Discussion :: Passive Filters - General Questions (Q.No.6)

6.

An RL high-pass filter consists of a 470 resistor and a 600 mH coil. The output is taken across the coil. The circuit's critical frequency is

 [A]. 125 Hz [B]. 1,250 Hz [C]. 564 Hz [D]. 5,644 Hz

Explanation:

No answer description available for this question.

 Nil said: (Dec 30, 2011) How? please explain.

 Raju said: (Jan 1, 2012) Use this formula critical frequency is = 1*R/2*pi*L.

 Sushil Gaind said: (Mar 23, 2012) fc =R/2*pi*L

 Kiran Kumar said: (Apr 1, 2012) I'm not getting the answer can any one explain me.

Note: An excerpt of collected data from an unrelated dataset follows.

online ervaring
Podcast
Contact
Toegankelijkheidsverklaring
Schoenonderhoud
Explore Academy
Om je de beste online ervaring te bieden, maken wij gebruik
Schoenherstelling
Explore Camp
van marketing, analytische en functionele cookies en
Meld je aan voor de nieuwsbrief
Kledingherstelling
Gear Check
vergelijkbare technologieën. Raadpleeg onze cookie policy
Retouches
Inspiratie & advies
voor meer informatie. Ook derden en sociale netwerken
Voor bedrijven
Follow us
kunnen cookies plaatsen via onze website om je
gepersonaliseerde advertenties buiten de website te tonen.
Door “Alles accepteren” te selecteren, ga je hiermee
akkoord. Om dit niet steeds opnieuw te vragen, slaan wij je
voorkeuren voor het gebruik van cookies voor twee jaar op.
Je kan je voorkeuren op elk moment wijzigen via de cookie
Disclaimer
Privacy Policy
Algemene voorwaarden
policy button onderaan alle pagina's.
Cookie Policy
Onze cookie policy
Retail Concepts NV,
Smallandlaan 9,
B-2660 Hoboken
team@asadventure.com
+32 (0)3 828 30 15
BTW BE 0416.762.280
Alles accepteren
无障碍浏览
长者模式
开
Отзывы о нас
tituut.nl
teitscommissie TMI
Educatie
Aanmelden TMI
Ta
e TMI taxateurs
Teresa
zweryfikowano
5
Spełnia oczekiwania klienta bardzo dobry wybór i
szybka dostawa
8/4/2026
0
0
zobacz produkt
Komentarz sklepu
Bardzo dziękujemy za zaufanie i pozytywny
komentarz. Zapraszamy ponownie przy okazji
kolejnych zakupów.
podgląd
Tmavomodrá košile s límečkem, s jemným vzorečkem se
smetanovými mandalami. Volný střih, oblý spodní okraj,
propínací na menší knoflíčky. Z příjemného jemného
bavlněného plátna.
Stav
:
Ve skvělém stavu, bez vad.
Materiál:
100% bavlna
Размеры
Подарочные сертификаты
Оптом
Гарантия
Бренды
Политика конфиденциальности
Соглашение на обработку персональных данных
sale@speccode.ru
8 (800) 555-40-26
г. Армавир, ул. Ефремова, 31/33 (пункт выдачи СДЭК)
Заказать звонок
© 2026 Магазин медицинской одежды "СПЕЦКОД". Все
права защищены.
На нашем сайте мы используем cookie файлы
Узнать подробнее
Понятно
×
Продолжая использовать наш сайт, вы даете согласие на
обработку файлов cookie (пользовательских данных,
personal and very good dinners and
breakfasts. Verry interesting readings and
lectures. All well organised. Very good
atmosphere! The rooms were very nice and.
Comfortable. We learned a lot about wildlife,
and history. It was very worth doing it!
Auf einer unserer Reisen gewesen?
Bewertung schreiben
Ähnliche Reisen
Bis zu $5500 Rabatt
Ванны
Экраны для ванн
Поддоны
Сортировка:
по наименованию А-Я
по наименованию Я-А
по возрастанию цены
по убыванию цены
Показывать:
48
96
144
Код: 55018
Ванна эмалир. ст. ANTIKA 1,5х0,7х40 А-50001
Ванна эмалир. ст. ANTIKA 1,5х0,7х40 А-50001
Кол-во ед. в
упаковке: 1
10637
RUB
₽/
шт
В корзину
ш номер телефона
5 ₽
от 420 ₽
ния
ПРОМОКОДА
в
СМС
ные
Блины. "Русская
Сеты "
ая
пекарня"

 Rekha said: (Apr 30, 2012) F=R/(2*PI*L) =470/(2*3.14*600*10-3) =125HZ

 Havish said: (Oct 26, 2012) The transfer function for this ckt will be: |Vo/Vi(jw)| = w/[w^2 + (r/l)^2]^(1/2) This Magnitude is Zero for w--> 0 Unity for w--> inf Critical freq will be that freq for which Magnitude is 0.707(i.e 1/sqrt(2)) Hence Wc= r/l or Fc= r/2*pi*l

 Shalin said: (Jan 18, 2015) Z = R+jwL. For critical frequency, R = wL. i.e. R = 2*pi*f*L. So f = R/(2*pi*L) -> critical frequency.

 Umesh Patil said: (Oct 28, 2015) Which formula you are using, I can't understand. Just I know about. F = 1/[2*pie*{sqr root(LC)}]. After solving we can't get given answer.

 Aamir said: (Dec 29, 2015) Well, of course the cut-off frequency is when XL = R. XL = ωL = 2*F*L. And the time constant for LR circuit is L/R. Therefore, the cut-off frequency, no matter if High-Pass/ Low-Pass: fc = R/(2*L).

 Uday Pratap said: (Sep 17, 2019) Critical frequency= R/2πL.